Kegembiraannya menjadi seorang penulis berumur pendek. Ada lautan buku yang ditulis dengan baik di sekelilingnya, membuatnya fokus pada kelemahannya. Dia tidak bisa memikirkan cara untuk bersaing. Selama masa hidupnya itulah Yun Woo muncul. Tulisannya penuh warna dan indah. Hampir terasa seperti bukunya adalah satu-satunya buku yang ada di bawah matahari. Bukunya berada pada tingkat yang berbeda, dan kontrasnya agak mencolok. Meskipun jauh lebih muda, Yun Woo jauh lebih terampil sebagai penulis daripada sebelumnya. Seorang anak telah melampaui dia. Dia telah mencapai batasnya dan dia tidak bisa melanjutkan lebih lama lagi. Dia kehilangan keinginan untuk bertarung.
“Saya kehilangan kesadaran saya tentang lingkungan saya sejak lama.”
Dia telah mengalihkan pandangannya dari dirinya sendiri. Untuk menghindari bau busuknya sendiri, dia menahan napas. Dunia telah menjadi lebih kecil dan lebih kecil. Masuk akal bahwa dia tidak bisa terus menulis. Dia telah menyerah dan meraih alasan apa pun yang bisa dia pegang dan tutupi dengannya. Namun…
“Aku masih tidak bisa bersembunyi darimu. Kamu terlalu besar dan berkilau.” Dia berhenti, “Tetapi ketika saya melihat Anda di sini … Anda sedang menulis di tempat yang sama di mana saya menyerahkan semuanya. Itu sebabnya saya melakukannya. ”
Dia melihat dirinya di cermin. Matanya tertutup oleh rambut lebatnya. Dia datang untuk mengunjungi gurunya dalam penampilan yang tidak rapi itu. Dia merasa sengsara, dan tidak ada yang membuatnya seperti itu kecuali dirinya sendiri.
“Maafkan saya…
“… Nyonya Baek.”
Yun Seo berdiri diam di dekat pintu. Dia mengenali kehadirannya dari bau daging panggang yang memabukkan. Setelah mengaku, dia menundukkan kepalanya.

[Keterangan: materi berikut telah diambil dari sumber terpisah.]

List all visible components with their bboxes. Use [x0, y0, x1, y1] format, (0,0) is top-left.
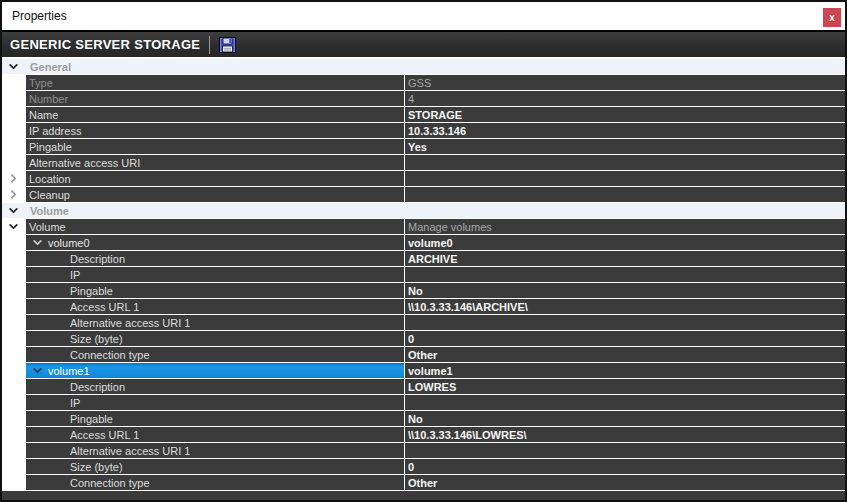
property-value-cell[interactable]: 0: [405, 459, 845, 474]
section-label: General: [26, 59, 71, 74]
property-row-alternative-access-uri-1[interactable]: Alternative access URI 1: [2, 443, 845, 458]
property-row-pingable[interactable]: PingableNo: [2, 283, 845, 298]
property-value-cell[interactable]: 10.3.33.146: [405, 123, 845, 138]
property-row-location[interactable]: Location: [2, 171, 845, 186]
property-label: Description: [70, 381, 125, 393]
property-value-cell[interactable]: \\10.3.33.146\ARCHIVE\: [405, 299, 845, 314]
section-label: Volume: [26, 203, 69, 218]
property-value-cell[interactable]: Yes: [405, 139, 845, 154]
property-row-number[interactable]: Number4: [2, 91, 845, 106]
property-value-cell[interactable]: GSS: [405, 75, 845, 90]
property-row-alternative-access-uri-1[interactable]: Alternative access URI 1: [2, 315, 845, 330]
property-label-cell: Description: [26, 251, 404, 266]
property-row-pingable[interactable]: PingableNo: [2, 411, 845, 426]
property-value: Other: [408, 349, 437, 361]
property-value-cell[interactable]: [405, 267, 845, 282]
property-label-cell: Cleanup: [26, 187, 404, 202]
property-value-cell[interactable]: [405, 155, 845, 170]
property-value-cell[interactable]: volume1: [405, 363, 845, 378]
property-label: Number: [29, 93, 68, 105]
property-label-cell: Pingable: [26, 139, 404, 154]
gutter-spacer: [2, 315, 26, 330]
section-row-general[interactable]: General: [2, 59, 845, 74]
gutter-spacer: [2, 75, 26, 90]
gutter-spacer: [2, 379, 26, 394]
property-row-pingable[interactable]: PingableYes: [2, 139, 845, 154]
property-row-ip[interactable]: IP: [2, 267, 845, 282]
property-row-description[interactable]: DescriptionLOWRES: [2, 379, 845, 394]
property-label: IP: [70, 397, 80, 409]
property-value: STORAGE: [408, 109, 462, 121]
gutter-spacer: [2, 299, 26, 314]
close-button[interactable]: x: [823, 8, 841, 27]
property-row-connection-type[interactable]: Connection typeOther: [2, 347, 845, 362]
gutter-spacer: [2, 427, 26, 442]
property-value-cell[interactable]: LOWRES: [405, 379, 845, 394]
toolbar: GENERIC SERVER STORAGE: [2, 32, 845, 57]
property-value-cell[interactable]: Other: [405, 475, 845, 490]
property-row-description[interactable]: DescriptionARCHIVE: [2, 251, 845, 266]
property-value-cell[interactable]: [405, 395, 845, 410]
property-row-volume[interactable]: VolumeManage volumes: [2, 219, 845, 234]
property-row-size-byte[interactable]: Size (byte)0: [2, 331, 845, 346]
property-row-volume1[interactable]: volume1volume1: [2, 363, 845, 378]
property-value-cell[interactable]: Other: [405, 347, 845, 362]
gutter-spacer: [2, 139, 26, 154]
gutter-spacer: [2, 347, 26, 362]
property-label: Size (byte): [70, 333, 123, 345]
property-label-cell: Alternative access URI: [26, 155, 404, 170]
property-label: Connection type: [70, 477, 150, 489]
property-value-cell[interactable]: \\10.3.33.146\LOWRES\: [405, 427, 845, 442]
gutter-spacer: [2, 443, 26, 458]
chevron-down-icon[interactable]: [2, 203, 26, 218]
save-button[interactable]: [217, 35, 237, 55]
property-label-cell: Location: [26, 171, 404, 186]
property-value-cell[interactable]: STORAGE: [405, 107, 845, 122]
property-value-cell[interactable]: Manage volumes: [405, 219, 845, 234]
title-bar: Properties x: [2, 2, 845, 30]
chevron-down-icon[interactable]: [33, 238, 42, 247]
property-row-alternative-access-uri[interactable]: Alternative access URI: [2, 155, 845, 170]
property-value-cell[interactable]: 0: [405, 331, 845, 346]
chevron-down-icon[interactable]: [33, 366, 42, 375]
property-label-cell: IP address: [26, 123, 404, 138]
property-value-cell[interactable]: [405, 443, 845, 458]
property-value-cell[interactable]: 4: [405, 91, 845, 106]
property-value-cell[interactable]: ARCHIVE: [405, 251, 845, 266]
property-value-cell[interactable]: [405, 187, 845, 202]
property-value: Yes: [408, 141, 427, 153]
section-row-volume[interactable]: Volume: [2, 203, 845, 218]
property-row-access-url-1[interactable]: Access URL 1\\10.3.33.146\LOWRES\: [2, 427, 845, 442]
property-row-access-url-1[interactable]: Access URL 1\\10.3.33.146\ARCHIVE\: [2, 299, 845, 314]
property-row-name[interactable]: NameSTORAGE: [2, 107, 845, 122]
chevron-right-icon[interactable]: [2, 187, 26, 202]
property-row-type[interactable]: TypeGSS: [2, 75, 845, 90]
gutter-spacer: [2, 107, 26, 122]
gutter-spacer: [2, 91, 26, 106]
chevron-down-icon[interactable]: [2, 363, 26, 378]
property-label-cell: Connection type: [26, 347, 404, 362]
property-value-cell[interactable]: [405, 171, 845, 186]
property-row-ip-address[interactable]: IP address10.3.33.146: [2, 123, 845, 138]
property-value-cell[interactable]: No: [405, 411, 845, 426]
property-value-cell[interactable]: [405, 315, 845, 330]
property-row-ip[interactable]: IP: [2, 395, 845, 410]
chevron-down-icon[interactable]: [2, 219, 26, 234]
property-label-cell: Connection type: [26, 475, 404, 490]
property-row-cleanup[interactable]: Cleanup: [2, 187, 845, 202]
toolbar-divider: [209, 36, 210, 54]
chevron-down-icon[interactable]: [2, 59, 26, 74]
property-label-cell: Access URL 1: [26, 299, 404, 314]
property-label-cell: volume1: [26, 363, 404, 378]
property-value-cell[interactable]: volume0: [405, 235, 845, 250]
property-label-cell: Name: [26, 107, 404, 122]
property-row-volume0[interactable]: volume0volume0: [2, 235, 845, 250]
property-value: 0: [408, 461, 414, 473]
property-row-size-byte[interactable]: Size (byte)0: [2, 459, 845, 474]
property-value: 10.3.33.146: [408, 125, 466, 137]
property-label: volume0: [48, 237, 90, 249]
chevron-right-icon[interactable]: [2, 171, 26, 186]
property-value-cell[interactable]: No: [405, 283, 845, 298]
chevron-down-icon[interactable]: [2, 235, 26, 250]
property-row-connection-type[interactable]: Connection typeOther: [2, 475, 845, 490]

Berdiri di samping Yun Seo, Geun Woo menambahkan, “Joon Soo dan saya berjuang dengan buku kami yang tidak terjual. Joon Soo memberikan kuliah bahkan pada saat ini. Aku bahkan membuang naskahku, tapi kau tahu? Kami tidak pernah mencoba mencuri milik orang lain dan mengoceh tentang situasi kami. Kami tetap ingin menjadi penulis, meskipun itu berarti buku kami tidak laku. Kami mungkin tidak populer, tapi kami tetap penulis.”
“… Kamu benar. Saya baru saja bersembunyi di balik judul ‘penulis.’”
Dia hanya tidak jujur tentang keputusannya untuk menyerah. Dia menatap Yun Woo dan menyadari orang yang memantulkan matanya yang jernih itu. Yun Woo tidak mengkritiknya. Pria itu tidak melihat dirinya di mata itu. Yun Woo bahkan tidak memikirkan orang seperti dia. ‘Apa yang telah saya lakukan?’ pria itu telah terhubung kembali dengan kenyataan.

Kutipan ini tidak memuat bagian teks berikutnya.